You all attack everything I say. It seams that you lot all have your heads where the sun don't shine.

I have had lots of positive feedback from other communities. I guess you lot are just here to spike anyone's tier who wants to make games.

Bye.

#15 jtagge75   Members   -  Reputation: 139

Posted 08 October 2011 - 04:13 PM

They just like to rag on people with unrealistic goals in making games. A bunch of nubs on another forum going "this is the greatest idea evar!" doesn't make for a development team that can get anything done. And if you are giving up like this when just getting asked valid questions how are you going to deal with criticism for the next 3-4 years? Or you expecting to learn C++ in the next couple of weeks and have a playable demo out making money by the end of the year?

#16 nfries88   Members   -  Reputation: 259

Posted 10 October 2011 - 06:26 AM

Indie MMORPGs have about a 100% failure rate, so you're not going to be able to get anyone with experience to help out without upfront payment. If you want to contact me privately and provide me with details on just what you'd need, I'd be willing to program a solid framework that you could then build upon for a reasonable price. (I worked on an open-source MMO in C++ for about 4 years).
Looking for paid or open-source C++ programming work. Been programming since 2005. No degree.

#17 Caldenfor   Members   -  Reputation: 323

Posted 10 October 2011 - 07:51 AM

Well if you do stop by against Jackster, please leave a quick note as to what will make the game fun.

Thank you.

#18 Lith   Members   -  Reputation: 429

Posted 10 October 2011 - 10:55 AM

I have made MMORPGs before.
We used the Eclipse game engine


The Eclipse Game Engine is actully quite good. It has a very nice community using it and is one of the things that got me into programming.

The engine itself is quite outdated(VB6 and DX8 i think) but there have been some relatively successful games made with it. (Ambardia) Of course none of the games made with this engine can even cope with more than 50 people online, the most people i've seen on an eclipse game is about 20.

It's perfectly possible for him to have made an online rpg with this engine. There is alot of work involved like making all of the game's content like maps, npcs and items. All of the graphics and sounds.

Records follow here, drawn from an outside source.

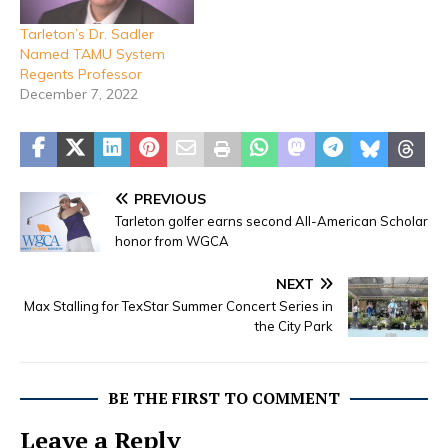
Tarleton’s Dr. Sadler
Named TAMU System
Regents Professor
December 7, 2022
PREVIOUS
Tarleton golfer earns second All-American Scholar
honor from WGCA
NEXT
Max Stalling for TexStar Summer Concert Series in
the City Park
BE THE FIRST TO COMMENT
Leave a Reply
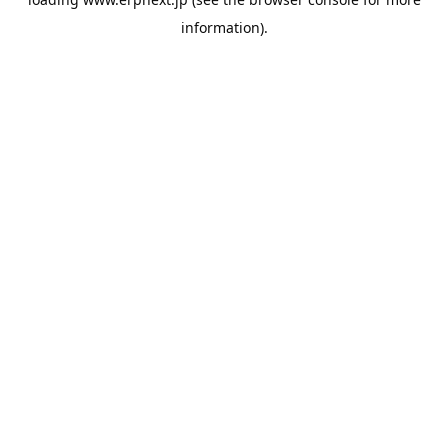
information).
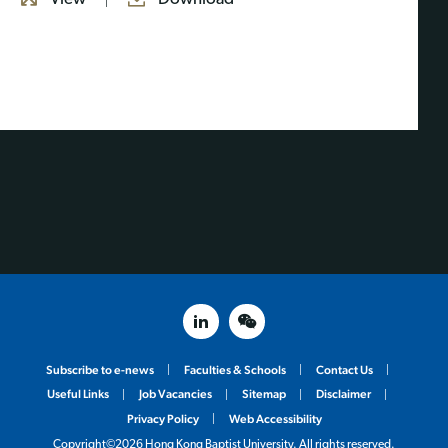
linked in
weixin
Subscribe to e-news
Faculties & Schools
Contact Us
Useful Links
Job Vacancies
Sitemap
Disclaimer
Privacy Policy
Web Accessibility
Copyright©2026 Hong Kong Baptist University. All rights reserved.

Im just trying to say that this guy probably has some idea of the work involved, but i agree with eveyone here that it is ridiculous for him to try and make an mmo from scratch when he is "learning python." Mabye he doesnt quite understand the stuff under the hood, but i think he knows that you dont just click your fingers and an mmo magicly appears.

#19 nfries88   Members   -  Reputation: 259

Posted 10 October 2011 - 12:41 PM

Yeah, I messed around with Eclipse some myself, that's why I know he might actually make something if someone provides him a good base. Otherwise I wouldn't have offered.
Looking for paid or open-source C++ programming work. Been programming since 2005. No degree.

#20 Jackster   Members   -  Reputation: 98

Posted 10 October 2011 - 12:57 PM

Just poping by.

With the old game I made I knew NOTHING.

Yet 4-6 months later I had a working game and average of 100-150 players.

I learn by making what I want and not making little things that have no use.


Ill come back in a few years and show you how much I have done.

Then you will be kicking yourself.




Ps, I have said "Ill come back in a few years and show you how much I have done." before to other projects that might not have been game related. Lets say Jack one, other people null.